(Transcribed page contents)
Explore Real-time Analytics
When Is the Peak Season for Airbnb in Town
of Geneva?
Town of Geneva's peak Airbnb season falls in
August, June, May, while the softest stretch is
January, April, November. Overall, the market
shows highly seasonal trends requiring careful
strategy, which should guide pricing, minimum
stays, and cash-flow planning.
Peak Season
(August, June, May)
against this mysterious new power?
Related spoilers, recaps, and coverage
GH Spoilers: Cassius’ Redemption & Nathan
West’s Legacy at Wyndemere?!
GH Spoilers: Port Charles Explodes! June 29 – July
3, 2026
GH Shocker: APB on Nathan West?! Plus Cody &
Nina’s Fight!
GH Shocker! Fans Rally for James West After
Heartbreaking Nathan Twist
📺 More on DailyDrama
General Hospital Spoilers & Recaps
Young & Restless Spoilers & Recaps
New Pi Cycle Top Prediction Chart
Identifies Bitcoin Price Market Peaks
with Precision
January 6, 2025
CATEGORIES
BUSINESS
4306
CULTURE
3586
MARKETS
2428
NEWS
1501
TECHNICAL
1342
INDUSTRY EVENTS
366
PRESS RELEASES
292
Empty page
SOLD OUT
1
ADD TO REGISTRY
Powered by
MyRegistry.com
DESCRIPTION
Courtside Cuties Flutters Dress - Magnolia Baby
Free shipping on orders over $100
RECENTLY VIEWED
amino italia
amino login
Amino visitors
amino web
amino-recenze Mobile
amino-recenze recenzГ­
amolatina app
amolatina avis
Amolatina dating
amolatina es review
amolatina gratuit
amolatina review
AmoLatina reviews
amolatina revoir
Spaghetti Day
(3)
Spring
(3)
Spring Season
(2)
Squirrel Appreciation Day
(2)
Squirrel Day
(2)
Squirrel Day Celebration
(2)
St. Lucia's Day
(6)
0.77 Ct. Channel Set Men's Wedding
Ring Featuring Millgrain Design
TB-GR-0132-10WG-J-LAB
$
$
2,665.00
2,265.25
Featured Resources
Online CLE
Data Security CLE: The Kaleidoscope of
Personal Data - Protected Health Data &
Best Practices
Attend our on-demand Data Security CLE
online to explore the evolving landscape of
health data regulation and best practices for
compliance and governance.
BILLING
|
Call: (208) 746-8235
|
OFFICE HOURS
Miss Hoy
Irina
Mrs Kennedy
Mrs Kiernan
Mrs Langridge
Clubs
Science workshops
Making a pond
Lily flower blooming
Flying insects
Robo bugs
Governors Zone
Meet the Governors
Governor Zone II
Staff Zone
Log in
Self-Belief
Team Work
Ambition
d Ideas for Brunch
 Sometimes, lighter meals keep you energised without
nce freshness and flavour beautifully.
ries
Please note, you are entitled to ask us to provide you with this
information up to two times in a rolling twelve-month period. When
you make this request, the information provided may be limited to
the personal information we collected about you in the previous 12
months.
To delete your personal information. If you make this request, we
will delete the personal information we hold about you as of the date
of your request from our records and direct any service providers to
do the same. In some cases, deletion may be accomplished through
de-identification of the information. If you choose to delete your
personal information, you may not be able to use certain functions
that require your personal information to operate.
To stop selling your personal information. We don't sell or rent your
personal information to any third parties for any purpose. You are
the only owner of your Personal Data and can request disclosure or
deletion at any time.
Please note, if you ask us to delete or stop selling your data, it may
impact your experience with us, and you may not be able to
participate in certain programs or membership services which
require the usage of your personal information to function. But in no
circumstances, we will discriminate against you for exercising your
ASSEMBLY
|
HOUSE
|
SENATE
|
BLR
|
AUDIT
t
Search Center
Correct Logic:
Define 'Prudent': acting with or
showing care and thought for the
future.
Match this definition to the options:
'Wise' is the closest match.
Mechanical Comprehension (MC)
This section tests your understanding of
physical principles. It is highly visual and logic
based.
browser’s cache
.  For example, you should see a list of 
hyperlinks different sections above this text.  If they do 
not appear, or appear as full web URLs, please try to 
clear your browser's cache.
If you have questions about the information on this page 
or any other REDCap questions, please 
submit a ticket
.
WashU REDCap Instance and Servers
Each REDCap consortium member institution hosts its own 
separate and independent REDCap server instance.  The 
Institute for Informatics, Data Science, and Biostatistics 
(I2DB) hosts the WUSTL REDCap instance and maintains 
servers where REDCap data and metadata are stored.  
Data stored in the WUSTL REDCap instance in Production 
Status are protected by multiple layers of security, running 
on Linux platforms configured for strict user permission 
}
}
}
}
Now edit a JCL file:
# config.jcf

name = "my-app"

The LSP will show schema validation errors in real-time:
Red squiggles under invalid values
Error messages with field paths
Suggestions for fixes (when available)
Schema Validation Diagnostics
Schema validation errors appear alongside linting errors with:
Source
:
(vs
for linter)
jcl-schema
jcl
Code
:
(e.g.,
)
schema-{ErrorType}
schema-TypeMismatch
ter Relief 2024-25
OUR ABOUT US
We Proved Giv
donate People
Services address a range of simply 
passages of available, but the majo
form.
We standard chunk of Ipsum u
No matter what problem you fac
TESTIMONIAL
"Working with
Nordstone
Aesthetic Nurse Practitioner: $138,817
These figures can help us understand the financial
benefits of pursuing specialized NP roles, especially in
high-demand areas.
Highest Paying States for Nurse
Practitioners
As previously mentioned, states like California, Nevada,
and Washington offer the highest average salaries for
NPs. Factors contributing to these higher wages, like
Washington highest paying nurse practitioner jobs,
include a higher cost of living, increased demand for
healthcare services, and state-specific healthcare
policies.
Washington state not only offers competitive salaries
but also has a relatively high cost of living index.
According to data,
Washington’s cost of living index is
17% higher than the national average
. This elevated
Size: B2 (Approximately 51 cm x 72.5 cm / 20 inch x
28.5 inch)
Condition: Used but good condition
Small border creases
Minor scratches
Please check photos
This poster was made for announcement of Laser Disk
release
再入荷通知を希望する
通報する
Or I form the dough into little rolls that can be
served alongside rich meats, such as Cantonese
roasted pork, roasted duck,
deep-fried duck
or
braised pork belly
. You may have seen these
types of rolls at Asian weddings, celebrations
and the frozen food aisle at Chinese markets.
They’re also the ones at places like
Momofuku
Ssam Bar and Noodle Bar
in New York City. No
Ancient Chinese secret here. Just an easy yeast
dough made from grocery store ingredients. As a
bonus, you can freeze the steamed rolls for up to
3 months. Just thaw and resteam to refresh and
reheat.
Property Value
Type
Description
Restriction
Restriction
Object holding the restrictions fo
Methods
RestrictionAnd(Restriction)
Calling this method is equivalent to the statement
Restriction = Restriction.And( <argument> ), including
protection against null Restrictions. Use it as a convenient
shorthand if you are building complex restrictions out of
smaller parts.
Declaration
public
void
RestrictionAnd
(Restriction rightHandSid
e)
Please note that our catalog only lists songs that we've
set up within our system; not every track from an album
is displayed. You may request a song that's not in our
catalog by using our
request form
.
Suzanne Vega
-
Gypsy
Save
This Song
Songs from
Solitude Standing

### Instructions to follow
Work out how many lines of the data above hold the word "cost", and write only the count.

### Exercise response
3